After riding the red wave of the 2020 general election, Henare was made defence minister. His grandfather’s connection to the Māori Battalion gave him a “particular fondness” for the army. But it was his role as associate health minister – with a particular focus on Māori health – that Henare was best known for, and remains most proud of. 

Labour’s 2020 health team, from left, Andrew Little, Aupito William Sio, Chris Hipkins, Ayesha Verrall and Peeni Henare (Photo: Hagen Hopkins/Getty Images)

It became a major focus as the pandemic arrived and vaccines needed to be rolled out, particularly for Māori communities. Henare also worked towards building Te Aka Whai Ora (the Māori Health Authority), and “yes, I feel sad, but I don’t hold any grudges” about its disestablishment by the current government, and his former family doctor, then-health minister Shane Reti.

By 2023, the tide had changed. Ardern departed – “I only found out hours before the announcement” – and Henare lost his defence portfolio to Andrew Little. There were talks among Labour’s Māori caucus, which boasted big names like Kelvin Davis and Kiri Allan, to put one of their MPs up for the big job, but they eventually  threw their support behind current leader Chris Hipkins. Despite pressure from friends and family to go for the top job, Henare doesn’t regret “not putting my hand up”.

At the general election that year, Labour got a “hiding”, Henare lost the Tāmaki Makaurau seat to Te Pāti Māori MP Takutai Kemp, and Labour was back on the opposition benches. The spotlight was on Henare again in 2025, following Kemp’s passing in June and a subsequent byelection in which he battled it out with broadcaster-turned-candidate (for Te Pāti Māori) Oriini Kaipara.

A man in a suit and striped tie raises his right hand, appearing to take an oath outdoors.

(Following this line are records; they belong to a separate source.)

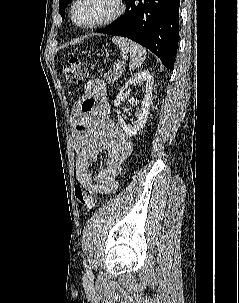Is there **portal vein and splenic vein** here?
Masks as SVG:
<instances>
[{
    "mask_svg": "<svg viewBox=\"0 0 239 303\" xmlns=\"http://www.w3.org/2000/svg\"><path fill=\"white\" fill-rule=\"evenodd\" d=\"M123 65H124V63H116V64L114 65V67L117 68V69H119V67H121V66H123Z\"/></svg>",
    "mask_w": 239,
    "mask_h": 303,
    "instance_id": "1",
    "label": "portal vein and splenic vein"
}]
</instances>
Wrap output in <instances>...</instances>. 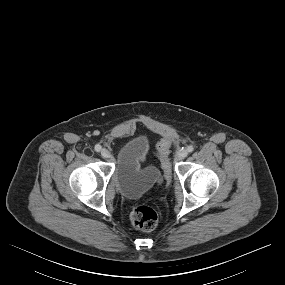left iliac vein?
<instances>
[{
  "label": "left iliac vein",
  "instance_id": "1",
  "mask_svg": "<svg viewBox=\"0 0 285 285\" xmlns=\"http://www.w3.org/2000/svg\"><path fill=\"white\" fill-rule=\"evenodd\" d=\"M187 155H188L187 150H186V149H182V150H179V151H178V153H177V158H178L179 160H182V159L186 158Z\"/></svg>",
  "mask_w": 285,
  "mask_h": 285
}]
</instances>
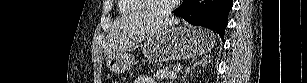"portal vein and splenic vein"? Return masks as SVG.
Here are the masks:
<instances>
[{
  "instance_id": "1",
  "label": "portal vein and splenic vein",
  "mask_w": 307,
  "mask_h": 83,
  "mask_svg": "<svg viewBox=\"0 0 307 83\" xmlns=\"http://www.w3.org/2000/svg\"><path fill=\"white\" fill-rule=\"evenodd\" d=\"M170 79H176L177 78V74L176 73H171L169 76Z\"/></svg>"
}]
</instances>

He is smiling and there are blurred people and a building in the background.
Peeni Henare at Waitangi following the announcement he was retiring from politics (Photo: Jason Dorday/New Zealand Herald via Getty Images)

Despite a “bro and sis” camaraderie between Henare and Kaipara, the race was marred by a few ugly moments. Te Pāti Māori had criticised media treatment of Kaipara, their messaging of being the only party deserving of a Māori seat seemed to stick and MP Tākuta Ferris fell out with his co-leaders after criticising an image of Labour Party volunteers. In the end, Kaipara won, and conversations behind closed doors supposedly shifted from Henare leading Tāmaki Makaurau to leading Labour.

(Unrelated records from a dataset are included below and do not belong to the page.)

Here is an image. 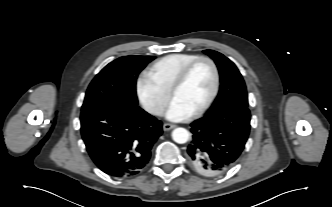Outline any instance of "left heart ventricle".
Masks as SVG:
<instances>
[{"label": "left heart ventricle", "instance_id": "b2bd125f", "mask_svg": "<svg viewBox=\"0 0 332 207\" xmlns=\"http://www.w3.org/2000/svg\"><path fill=\"white\" fill-rule=\"evenodd\" d=\"M213 72L206 62L198 63L188 75L185 83L174 93L178 100L191 112L197 110L208 98L213 87Z\"/></svg>", "mask_w": 332, "mask_h": 207}]
</instances>
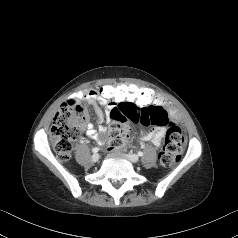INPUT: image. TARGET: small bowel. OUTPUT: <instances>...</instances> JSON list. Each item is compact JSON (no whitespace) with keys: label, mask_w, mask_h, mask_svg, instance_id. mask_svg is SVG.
I'll list each match as a JSON object with an SVG mask.
<instances>
[{"label":"small bowel","mask_w":238,"mask_h":238,"mask_svg":"<svg viewBox=\"0 0 238 238\" xmlns=\"http://www.w3.org/2000/svg\"><path fill=\"white\" fill-rule=\"evenodd\" d=\"M98 90H90L87 92H79L75 94L74 97L70 98L68 101L79 102L84 101L89 104L97 103L98 105L95 108V113L99 121L105 120L107 123L112 121L110 118V112L113 108L119 106L124 103H108L100 100L98 94ZM169 112L170 121H176L179 118V113L175 108H162ZM82 127L85 128L86 133L89 137L97 140L98 142H104V139L101 136V133L104 132V129L101 128L98 130L93 123L89 121L87 113L84 114L81 120ZM165 129L160 128L159 126L154 127L141 135V138L144 141L150 142L155 146H159L164 138Z\"/></svg>","instance_id":"1"}]
</instances>
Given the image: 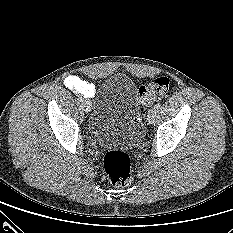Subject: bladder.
<instances>
[{"label": "bladder", "instance_id": "bladder-1", "mask_svg": "<svg viewBox=\"0 0 233 233\" xmlns=\"http://www.w3.org/2000/svg\"><path fill=\"white\" fill-rule=\"evenodd\" d=\"M90 130L99 145L134 146L143 135L137 86L124 74H116L102 85L94 105Z\"/></svg>", "mask_w": 233, "mask_h": 233}]
</instances>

That December, Hipkins was forced to deny rumours of Henare having secret coalition discussions with NZ First. By the time parliamentarians returned from the summer break and headed up north to celebrate Waitangi Day, Henare announced he’d be throwing in the towel, to focus on “my wellbeing and my whānau”. Rumours from the kūmara vine suggested rifts between Henare and the party’s senior leadership also played a role in his decision to leave.

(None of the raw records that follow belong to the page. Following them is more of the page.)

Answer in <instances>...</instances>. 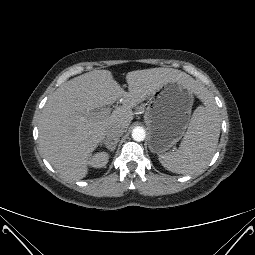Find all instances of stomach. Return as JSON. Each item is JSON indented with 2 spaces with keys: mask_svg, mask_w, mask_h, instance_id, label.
I'll return each mask as SVG.
<instances>
[{
  "mask_svg": "<svg viewBox=\"0 0 255 255\" xmlns=\"http://www.w3.org/2000/svg\"><path fill=\"white\" fill-rule=\"evenodd\" d=\"M194 94L178 80L165 83L148 97L144 120L149 130V149L166 153L189 126Z\"/></svg>",
  "mask_w": 255,
  "mask_h": 255,
  "instance_id": "0dacf381",
  "label": "stomach"
}]
</instances>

‘I suspect that I won’t be the last Henare to stand in this House’

When Henare delivered his valedictory speech on Wednesday, it was to a crowd of some of the crème de la crème of Ngāpuhi, including Pita Tipene, Waihoroi Shortland, Julian Wilcox and Eru Kapa-Kingi. Henare was tearful as he remembered his father and acknowledged his wife: “For too long, my dreams have been your dreams. It is now time for your dreams to be our dreams.”

Peeni embraces Oriini Kaipara following his valedictory speech.

Where to next? Henare has made no secret of his desire to see Ngāpuhi reach a treaty settlement, and while he’s refrained from prematurely assigning himself the chief negotiator role in those talks, he’s keen to do whatever Ngāpuhi needs of him. “Let’s get my feet back on the ground up home, let’s hear what the people have to say,” Henare said. “Service leadership.”

For now, he’s “riding the rollercoaster of emotions” and looking forward to waking up on Monday at a reasonable time, and not looking at the news. Once he gets through the hangover of his leaving drinks, of course. And while batting away suggestions from reporters that he’d be back, Henare laid down the one thing that might make him consider a return – if Copperfields, the parliament cafe, changes its menu.